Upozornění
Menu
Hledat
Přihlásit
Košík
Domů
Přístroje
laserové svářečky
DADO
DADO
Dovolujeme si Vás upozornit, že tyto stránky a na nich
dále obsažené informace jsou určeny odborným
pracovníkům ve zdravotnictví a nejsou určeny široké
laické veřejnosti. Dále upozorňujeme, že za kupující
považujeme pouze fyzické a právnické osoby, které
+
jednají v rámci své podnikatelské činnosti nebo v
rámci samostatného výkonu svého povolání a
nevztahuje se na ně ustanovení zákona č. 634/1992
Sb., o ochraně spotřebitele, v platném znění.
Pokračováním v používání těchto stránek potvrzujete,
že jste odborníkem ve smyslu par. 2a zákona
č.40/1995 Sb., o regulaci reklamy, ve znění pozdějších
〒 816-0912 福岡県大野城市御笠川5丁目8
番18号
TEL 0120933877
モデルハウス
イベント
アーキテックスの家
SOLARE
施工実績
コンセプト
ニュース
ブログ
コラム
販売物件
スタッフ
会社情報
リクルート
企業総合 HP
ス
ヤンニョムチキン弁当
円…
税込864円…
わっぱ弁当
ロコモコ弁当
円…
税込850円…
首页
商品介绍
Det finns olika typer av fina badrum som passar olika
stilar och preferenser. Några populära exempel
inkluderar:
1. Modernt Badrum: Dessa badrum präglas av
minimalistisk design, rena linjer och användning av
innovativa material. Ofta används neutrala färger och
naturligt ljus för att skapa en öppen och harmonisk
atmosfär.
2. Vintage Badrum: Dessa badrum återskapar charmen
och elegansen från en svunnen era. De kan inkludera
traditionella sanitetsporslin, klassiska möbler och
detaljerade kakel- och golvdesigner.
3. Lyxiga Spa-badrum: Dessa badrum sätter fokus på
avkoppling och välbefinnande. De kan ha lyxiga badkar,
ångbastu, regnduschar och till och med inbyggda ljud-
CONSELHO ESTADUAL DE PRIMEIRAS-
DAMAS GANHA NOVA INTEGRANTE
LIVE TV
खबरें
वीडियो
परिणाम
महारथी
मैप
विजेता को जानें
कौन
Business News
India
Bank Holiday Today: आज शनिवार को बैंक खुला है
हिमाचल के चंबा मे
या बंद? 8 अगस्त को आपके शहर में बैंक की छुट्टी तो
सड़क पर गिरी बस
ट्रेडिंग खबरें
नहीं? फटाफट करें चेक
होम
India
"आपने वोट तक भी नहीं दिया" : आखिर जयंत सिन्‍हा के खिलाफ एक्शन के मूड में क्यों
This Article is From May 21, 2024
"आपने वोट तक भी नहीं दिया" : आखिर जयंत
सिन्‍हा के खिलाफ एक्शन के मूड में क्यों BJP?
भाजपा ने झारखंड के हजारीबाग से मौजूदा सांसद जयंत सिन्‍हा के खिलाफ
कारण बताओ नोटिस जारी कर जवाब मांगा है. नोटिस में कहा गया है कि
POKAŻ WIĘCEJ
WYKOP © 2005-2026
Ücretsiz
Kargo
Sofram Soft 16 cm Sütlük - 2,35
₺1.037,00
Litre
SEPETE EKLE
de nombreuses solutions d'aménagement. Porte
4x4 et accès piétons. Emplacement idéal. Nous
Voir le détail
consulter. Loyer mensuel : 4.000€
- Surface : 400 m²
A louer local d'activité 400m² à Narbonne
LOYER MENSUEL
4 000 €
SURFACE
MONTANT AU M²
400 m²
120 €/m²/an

====================

→ **Instructions for the task**
Only the lines from the start of the material through the line containing "č.40/1995 Sb., o" should be repeated, and they should be repeated exactly.

→ **Answer section**
Upozornění
Menu
Hledat
Přihlásit
Košík
Domů
Přístroje
laserové svářečky
DADO
DADO
Dovolujeme si Vás upozornit, že tyto stránky a na nich
dále obsažené informace jsou určeny odborným
pracovníkům ve zdravotnictví a nejsou určeny široké
laické veřejnosti. Dále upozorňujeme, že za kupující
považujeme pouze fyzické a právnické osoby, které
+
jednají v rámci své podnikatelské činnosti nebo v
rámci samostatného výkonu svého povolání a
nevztahuje se na ně ustanovení zákona č. 634/1992
Sb., o ochraně spotřebitele, v platném znění.
Pokračováním v používání těchto stránek potvrzujete,
že jste odborníkem ve smyslu par. 2a zákona
č.40/1995 Sb., o regulaci reklamy, ve znění pozdějších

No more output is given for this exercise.